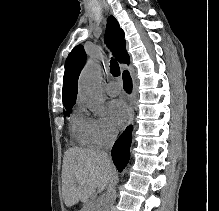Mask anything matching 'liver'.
I'll use <instances>...</instances> for the list:
<instances>
[{"label":"liver","instance_id":"1","mask_svg":"<svg viewBox=\"0 0 219 211\" xmlns=\"http://www.w3.org/2000/svg\"><path fill=\"white\" fill-rule=\"evenodd\" d=\"M114 173V165L109 155L87 149L69 147L65 151L62 167L63 197L66 205L78 201H89L97 187L105 189Z\"/></svg>","mask_w":219,"mask_h":211}]
</instances>
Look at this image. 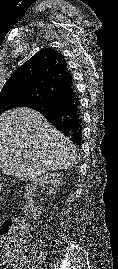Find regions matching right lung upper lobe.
<instances>
[{
    "label": "right lung upper lobe",
    "mask_w": 118,
    "mask_h": 269,
    "mask_svg": "<svg viewBox=\"0 0 118 269\" xmlns=\"http://www.w3.org/2000/svg\"><path fill=\"white\" fill-rule=\"evenodd\" d=\"M71 84L73 80L64 56L52 48H45L11 75L3 86L0 97L24 94L35 96L37 102H40Z\"/></svg>",
    "instance_id": "obj_1"
}]
</instances>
++++++
### DIRECTIONS:
Where a line in the material contains "rule", copy that line.

### ANSWER SECTION:
[{"label":"liver","instance_id":"1","mask_svg":"<svg viewBox=\"0 0 219 211\" xmlns=\"http://www.w3.org/2000/svg\"><path fill=\"white\" fill-rule=\"evenodd\" d=\"M114 173V165L109 155L87 149L69 147L65 151L62 167L63 197L66 205L78 201H89L97 187L105 189Z\"/></svg>","mask_w":219,"mask_h":211}]
    "mask_svg": "<svg viewBox=\"0 0 118 269\" xmlns=\"http://www.w3.org/2000/svg\"><path fill=\"white\" fill-rule=\"evenodd\" d=\"M71 84L73 80L64 56L52 48H45L11 75L3 86L0 97L24 94L35 96L37 102H40Z\"/></svg>",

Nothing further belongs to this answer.